[[ Data shown, beginning ]]
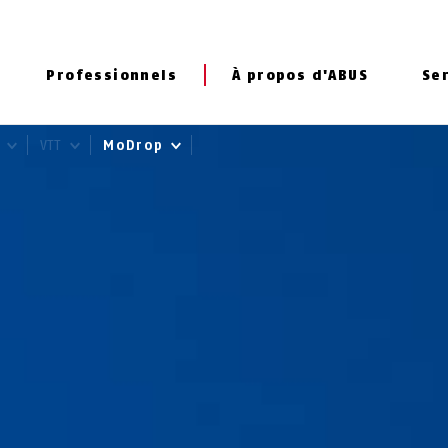
Professionnels
À propos d'ABUS
Se
o
VTT
MoDrop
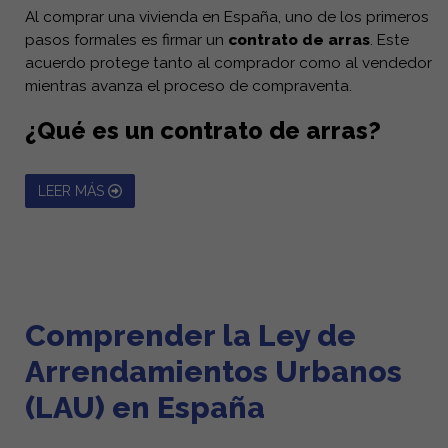
Al comprar una vivienda en España, uno de los primeros
pasos formales es firmar un
contrato de arras
. Este
acuerdo protege tanto al comprador como al vendedor
mientras avanza el proceso de compraventa.
¿Qué es un contrato de arras?
Es un acuerdo privado entre comprador y vendedor
que:
LEER MÁS
Reserva la vivienda a un precio acordado.
Establece un plazo (normalmente 1–3 meses) para
firmar en notaría.
Incluye un depósito, generalmente el
10% del
Comprender la Ley de
precio de compra
.
Arrendamientos Urbanos
Tipos de arras
(LAU) en España
El más común en España es el de
arras penitenciales
,
regulado en el artículo 1454 del Código Civil. Permite a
[[ Data shown, end ]]
Set down all the entries exactly as they appear, but skip any pictures.

Professionnels
À propos d'ABUS
Se
o
VTT
MoDrop
Al comprar una vivienda en España, uno de los primeros
pasos formales es firmar un
contrato de arras
. Este
acuerdo protege tanto al comprador como al vendedor
mientras avanza el proceso de compraventa.
¿Qué es un contrato de arras?
Es un acuerdo privado entre comprador y vendedor
que:
LEER MÁS
Reserva la vivienda a un precio acordado.
Establece un plazo (normalmente 1–3 meses) para
firmar en notaría.
Incluye un depósito, generalmente el
10% del
Comprender la Ley de
precio de compra
.
Arrendamientos Urbanos
Tipos de arras
(LAU) en España
El más común en España es el de
arras penitenciales
,
regulado en el artículo 1454 del Código Civil. Permite a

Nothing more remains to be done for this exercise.